Level 165 N の自転車に乗ってしまえば、ほとんど例外なく河川敷の端から端まで自転車を漕ぎ続けて、非常に疲弊した状態で別階層に外れ落ちることが知られている。このような行動は、なんらかの精神影響からもたらされている説が有力である。また、自転車に一度も乗らずしてこの河川敷の終端やその先の団地へ辿り着いたという報告もなく、この階層の空間構造それ自体についても不明な点が多い。この階層の自転車に関する報告のすべては、そのひと時を鮮明に思い出しているかのような抒情的な語り口で、一様な体験として語られていて、そして同じように一直線に Level 34 N まで自転車で駆け抜けているものだった。
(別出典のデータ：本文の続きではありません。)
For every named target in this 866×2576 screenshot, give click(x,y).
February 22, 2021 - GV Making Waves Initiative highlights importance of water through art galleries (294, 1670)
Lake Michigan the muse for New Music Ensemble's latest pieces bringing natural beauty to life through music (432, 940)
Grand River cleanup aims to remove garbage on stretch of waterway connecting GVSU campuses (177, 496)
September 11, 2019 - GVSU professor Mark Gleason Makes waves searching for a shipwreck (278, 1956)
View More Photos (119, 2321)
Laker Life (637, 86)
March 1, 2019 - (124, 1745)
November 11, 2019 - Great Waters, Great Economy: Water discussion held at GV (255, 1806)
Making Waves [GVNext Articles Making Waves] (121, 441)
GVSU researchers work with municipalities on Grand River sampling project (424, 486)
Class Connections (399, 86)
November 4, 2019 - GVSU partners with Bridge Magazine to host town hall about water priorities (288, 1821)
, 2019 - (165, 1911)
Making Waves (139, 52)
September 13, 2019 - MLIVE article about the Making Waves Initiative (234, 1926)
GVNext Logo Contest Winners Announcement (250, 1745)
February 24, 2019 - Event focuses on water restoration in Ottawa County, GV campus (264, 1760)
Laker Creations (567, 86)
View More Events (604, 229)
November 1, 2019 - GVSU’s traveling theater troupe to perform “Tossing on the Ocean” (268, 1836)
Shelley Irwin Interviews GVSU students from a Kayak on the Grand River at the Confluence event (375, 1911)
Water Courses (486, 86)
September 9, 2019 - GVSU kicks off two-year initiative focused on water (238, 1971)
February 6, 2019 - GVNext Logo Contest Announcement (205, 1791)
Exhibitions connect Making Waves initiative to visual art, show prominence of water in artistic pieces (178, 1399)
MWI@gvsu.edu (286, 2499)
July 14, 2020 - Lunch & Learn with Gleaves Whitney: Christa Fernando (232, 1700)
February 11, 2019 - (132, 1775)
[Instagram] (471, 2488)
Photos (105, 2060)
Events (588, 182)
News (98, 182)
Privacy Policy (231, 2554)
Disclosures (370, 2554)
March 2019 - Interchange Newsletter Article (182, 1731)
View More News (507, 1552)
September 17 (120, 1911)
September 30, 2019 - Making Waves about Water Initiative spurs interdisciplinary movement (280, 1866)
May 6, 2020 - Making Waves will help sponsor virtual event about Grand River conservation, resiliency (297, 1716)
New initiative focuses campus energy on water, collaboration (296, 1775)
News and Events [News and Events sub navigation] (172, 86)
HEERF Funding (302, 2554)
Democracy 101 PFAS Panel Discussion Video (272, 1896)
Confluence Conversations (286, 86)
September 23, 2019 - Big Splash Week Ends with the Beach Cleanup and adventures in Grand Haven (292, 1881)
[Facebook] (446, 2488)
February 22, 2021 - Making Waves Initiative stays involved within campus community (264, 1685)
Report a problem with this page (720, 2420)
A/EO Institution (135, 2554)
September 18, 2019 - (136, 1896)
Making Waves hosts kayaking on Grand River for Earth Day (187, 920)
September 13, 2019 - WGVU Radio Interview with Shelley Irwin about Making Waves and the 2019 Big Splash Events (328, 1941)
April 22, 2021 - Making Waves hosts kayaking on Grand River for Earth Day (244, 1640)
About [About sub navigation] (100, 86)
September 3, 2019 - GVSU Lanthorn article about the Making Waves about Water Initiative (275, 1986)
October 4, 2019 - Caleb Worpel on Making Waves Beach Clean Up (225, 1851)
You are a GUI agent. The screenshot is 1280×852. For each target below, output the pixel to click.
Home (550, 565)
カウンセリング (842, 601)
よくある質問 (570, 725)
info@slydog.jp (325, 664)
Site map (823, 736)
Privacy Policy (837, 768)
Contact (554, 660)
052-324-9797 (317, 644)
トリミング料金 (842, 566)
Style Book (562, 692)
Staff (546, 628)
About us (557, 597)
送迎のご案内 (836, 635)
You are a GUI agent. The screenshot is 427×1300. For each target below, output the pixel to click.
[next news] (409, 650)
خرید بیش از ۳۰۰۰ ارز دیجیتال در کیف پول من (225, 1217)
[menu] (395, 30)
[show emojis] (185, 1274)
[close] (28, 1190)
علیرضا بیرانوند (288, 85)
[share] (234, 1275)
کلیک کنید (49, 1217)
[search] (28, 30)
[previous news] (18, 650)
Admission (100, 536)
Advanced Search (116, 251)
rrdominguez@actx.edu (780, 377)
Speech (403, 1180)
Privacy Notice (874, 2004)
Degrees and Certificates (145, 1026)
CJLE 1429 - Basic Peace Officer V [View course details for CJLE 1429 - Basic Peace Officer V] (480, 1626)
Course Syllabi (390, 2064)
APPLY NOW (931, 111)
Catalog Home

なお、その言及にてこの空間内の "病院" についての示唆が含まれることがあるが、そこに辿り着いたという報告は未だになされていない。


入口と出口

階層への入り方

  • Level 575 N の交差点で歩道橋を渡り終えたときに突如床が抜けたかのように視界が暗転し、その後 Level 165 N の河川敷で鮮やかな紫色の空を見上げながら立っていることがある。
  • Level 36 N の整備された芝生を彷徨っていて、霧が突然に晴れたときに、Level 165 N で完全に静止して花火を眺めている子どもたちに囲まれていることがある。

階層からの出方

  • Level 165 N の河川敷から石畳の階段を降りていき、しばらく街中を彷徨っていると、気づいたら Level 534 N の深夜の公園で一人ブランコを漕いでいる。
  • Level 165 N の静まり返った夜中の街を一人でしばらく自転車を引いて歩いていると、いつの間にか周囲を照らす電灯が少なくなっており、顔の薄い人々も完全に誰一人いなくなっている。その頃には団地やその他の店舗も見かけられず周囲はほとんど民家と空き地だけになっており、引いていた自転車ごと Level 34 N の街中に外れ落ち、乗り上げて移動していることに気づく。